The finite element method (FEM) is one of the most important engineering analysis techniques with its heat transfer applications, fluid mechanics, deformation mechanics, etc. The basic idea is to split the domain into a finite number of geometrically simple elements. The elements are connected through a finite number of nodes, and then they are comprehensively solved according to the equilibrium and deformation conditions.
Finite element modeling can be considered as a chain with 3 links. The first link is the spatial discretization and the numerical models. A physical object is simplified as a system of springs and masses that approximates its dynamic behavior. The second link is the solver performing the numerical time integration of the system of differential equations. The third link is the model describing the material behavior of the various material included in the simplified domain. Each of these links was getting stronger during the previous four decades.
1. Spatial discretization
During the 80s and 90s, the main limitation was the computational capacity and the inability to describe the domain with reasonable resolution. This resulted in the simulation of the low curvature buckling modes only. Thus, they consistently overestimated the structure’s energy absorption since high curvature modes were excluded from the simulation by outlaying the mesh. Too coarse meshes generally resulted in too stiff behavior of the energy-absorbing and highly deforming structural parts.
The image above shows the FE mesh for the first full-frontal crash simulation ever performed utilizing only 100s of elements. The image also shows the mesh utilizing millions of elements which is state-of-the-art in a crash simulation during 2019.
Since the 80s, the simulation activity has transformed from a numerical adventure to a precise scientific exercise.
2. Solver technology
Until the 2000s, the solver technology and the various algorithms were also not robust enough for most tasks. Some of the algorithmic deficiencies compensated for the errors due to the finite element mesh’s coarseness. Penetrations allowed due to failing contact algorithms and zero-energy modes in under-integrated shell elements would weaken the structural response and improve correlations between the numerical results and measurements. Due to the continuous improvement of the computational capacity and development of the algorithms, most of the problems within the link 1 and 2 disappeared. The models grew in resolution from a few hundred of thousands to a few million. The details of the components and the different joining techniques are commonly included nowadays. Improved algorithms for shells and contacts have been available in explicit codes for quite a while.

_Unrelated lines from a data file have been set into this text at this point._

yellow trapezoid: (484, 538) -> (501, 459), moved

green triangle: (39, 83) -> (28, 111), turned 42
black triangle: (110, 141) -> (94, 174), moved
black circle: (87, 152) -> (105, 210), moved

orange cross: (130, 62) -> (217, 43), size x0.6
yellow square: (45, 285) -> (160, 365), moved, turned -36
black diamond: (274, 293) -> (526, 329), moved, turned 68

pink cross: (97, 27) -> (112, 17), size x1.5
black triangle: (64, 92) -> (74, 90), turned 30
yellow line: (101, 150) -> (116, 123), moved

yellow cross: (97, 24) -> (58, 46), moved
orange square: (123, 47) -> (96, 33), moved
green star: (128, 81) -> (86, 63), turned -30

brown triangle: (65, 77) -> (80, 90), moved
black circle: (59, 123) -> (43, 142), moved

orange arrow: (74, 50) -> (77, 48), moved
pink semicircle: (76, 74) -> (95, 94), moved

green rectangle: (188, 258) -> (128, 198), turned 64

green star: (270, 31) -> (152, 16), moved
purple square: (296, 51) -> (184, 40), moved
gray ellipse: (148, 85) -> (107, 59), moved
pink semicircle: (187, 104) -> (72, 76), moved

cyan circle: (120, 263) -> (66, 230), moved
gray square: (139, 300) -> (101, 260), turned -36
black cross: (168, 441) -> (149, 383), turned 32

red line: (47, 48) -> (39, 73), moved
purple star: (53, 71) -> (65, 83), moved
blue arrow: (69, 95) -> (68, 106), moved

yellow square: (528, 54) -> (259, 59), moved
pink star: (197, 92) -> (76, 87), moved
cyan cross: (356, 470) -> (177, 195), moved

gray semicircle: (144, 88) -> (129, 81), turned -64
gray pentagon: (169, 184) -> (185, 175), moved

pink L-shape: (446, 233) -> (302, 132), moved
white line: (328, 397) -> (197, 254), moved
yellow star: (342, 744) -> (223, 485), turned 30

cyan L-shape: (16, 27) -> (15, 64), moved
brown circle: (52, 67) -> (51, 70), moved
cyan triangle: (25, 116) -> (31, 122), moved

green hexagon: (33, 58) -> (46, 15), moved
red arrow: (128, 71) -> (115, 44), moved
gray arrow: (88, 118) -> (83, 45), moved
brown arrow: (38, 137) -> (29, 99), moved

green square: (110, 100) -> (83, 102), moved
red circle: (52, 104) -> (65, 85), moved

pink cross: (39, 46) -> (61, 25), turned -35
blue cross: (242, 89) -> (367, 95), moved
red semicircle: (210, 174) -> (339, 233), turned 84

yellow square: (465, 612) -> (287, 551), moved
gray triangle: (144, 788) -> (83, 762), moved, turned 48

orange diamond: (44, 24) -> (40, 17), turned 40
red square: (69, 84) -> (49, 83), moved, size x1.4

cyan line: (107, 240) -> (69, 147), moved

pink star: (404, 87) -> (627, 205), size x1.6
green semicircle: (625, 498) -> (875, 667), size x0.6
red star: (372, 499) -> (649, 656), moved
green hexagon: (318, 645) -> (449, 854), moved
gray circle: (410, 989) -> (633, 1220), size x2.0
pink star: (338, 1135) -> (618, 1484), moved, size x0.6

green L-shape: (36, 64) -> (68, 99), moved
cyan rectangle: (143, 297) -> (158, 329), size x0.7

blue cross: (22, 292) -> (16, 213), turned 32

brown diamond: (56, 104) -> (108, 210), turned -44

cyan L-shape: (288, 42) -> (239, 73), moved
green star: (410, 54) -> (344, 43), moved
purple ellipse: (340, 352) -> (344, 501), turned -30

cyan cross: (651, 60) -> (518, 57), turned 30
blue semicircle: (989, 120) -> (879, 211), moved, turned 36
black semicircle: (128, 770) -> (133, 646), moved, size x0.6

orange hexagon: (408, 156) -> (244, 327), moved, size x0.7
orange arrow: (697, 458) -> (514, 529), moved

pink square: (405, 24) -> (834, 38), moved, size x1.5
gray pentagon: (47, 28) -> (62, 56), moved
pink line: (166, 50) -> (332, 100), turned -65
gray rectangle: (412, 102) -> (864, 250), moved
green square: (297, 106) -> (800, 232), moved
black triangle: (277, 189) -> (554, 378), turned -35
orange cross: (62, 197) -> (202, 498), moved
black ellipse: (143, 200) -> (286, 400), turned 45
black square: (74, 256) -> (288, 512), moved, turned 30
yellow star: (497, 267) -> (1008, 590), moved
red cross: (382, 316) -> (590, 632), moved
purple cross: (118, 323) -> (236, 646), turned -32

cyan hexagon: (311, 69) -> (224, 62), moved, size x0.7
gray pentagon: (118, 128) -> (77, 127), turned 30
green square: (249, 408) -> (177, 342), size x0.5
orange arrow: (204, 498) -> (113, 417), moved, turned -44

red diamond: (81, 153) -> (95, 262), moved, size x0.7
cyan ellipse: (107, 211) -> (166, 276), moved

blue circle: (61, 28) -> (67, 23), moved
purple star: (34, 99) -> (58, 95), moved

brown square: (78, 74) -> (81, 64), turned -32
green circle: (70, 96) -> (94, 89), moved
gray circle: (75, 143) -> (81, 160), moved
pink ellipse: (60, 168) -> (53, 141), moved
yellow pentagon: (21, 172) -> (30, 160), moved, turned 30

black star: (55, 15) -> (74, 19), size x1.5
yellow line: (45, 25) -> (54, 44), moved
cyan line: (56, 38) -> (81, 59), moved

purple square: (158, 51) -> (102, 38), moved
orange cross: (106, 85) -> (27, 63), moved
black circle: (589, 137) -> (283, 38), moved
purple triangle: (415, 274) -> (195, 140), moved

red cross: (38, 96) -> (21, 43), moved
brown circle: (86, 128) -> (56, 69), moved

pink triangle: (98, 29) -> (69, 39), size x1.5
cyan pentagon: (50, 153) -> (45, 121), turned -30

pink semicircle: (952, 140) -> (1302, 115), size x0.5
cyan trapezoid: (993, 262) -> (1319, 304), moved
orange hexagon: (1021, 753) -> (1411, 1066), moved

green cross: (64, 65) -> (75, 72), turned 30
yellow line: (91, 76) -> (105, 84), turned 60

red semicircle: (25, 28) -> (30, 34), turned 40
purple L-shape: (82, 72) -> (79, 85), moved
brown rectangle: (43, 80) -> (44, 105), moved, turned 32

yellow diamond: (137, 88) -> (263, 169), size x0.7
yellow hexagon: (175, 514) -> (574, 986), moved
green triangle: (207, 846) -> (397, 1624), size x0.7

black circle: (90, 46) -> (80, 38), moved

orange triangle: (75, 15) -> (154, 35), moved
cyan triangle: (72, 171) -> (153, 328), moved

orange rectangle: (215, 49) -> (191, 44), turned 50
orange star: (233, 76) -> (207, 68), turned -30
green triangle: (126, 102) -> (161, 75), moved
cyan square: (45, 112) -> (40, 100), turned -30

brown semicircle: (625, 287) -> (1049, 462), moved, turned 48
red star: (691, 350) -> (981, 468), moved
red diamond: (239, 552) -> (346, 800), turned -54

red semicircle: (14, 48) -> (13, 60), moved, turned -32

3. Material models: The weak link
Though the use of advanced materials like UHSS and composite materials have skyrocketed, there has not been much improvement in modeling the material behavior during the years. It is necessary to include the material’s ‘true’ strength to use the material to its fullest extent. It is difficult to predict the damage of high-strength material around holes, edges, and welds. And for this reason, including an advanced material model becomes crucial.
Though we have understood how a material deforms, hardens, and recovers driven by dislocations, it is not clear how dislocations contribute to material failure. During the manufacturing of a component, if it involves thermo-mechanical processing, there is most likely an associated phase change also. The effects of manufacturing, its phase compositions, and its contribution to the component’s properties need to be included to accurately predict its strength.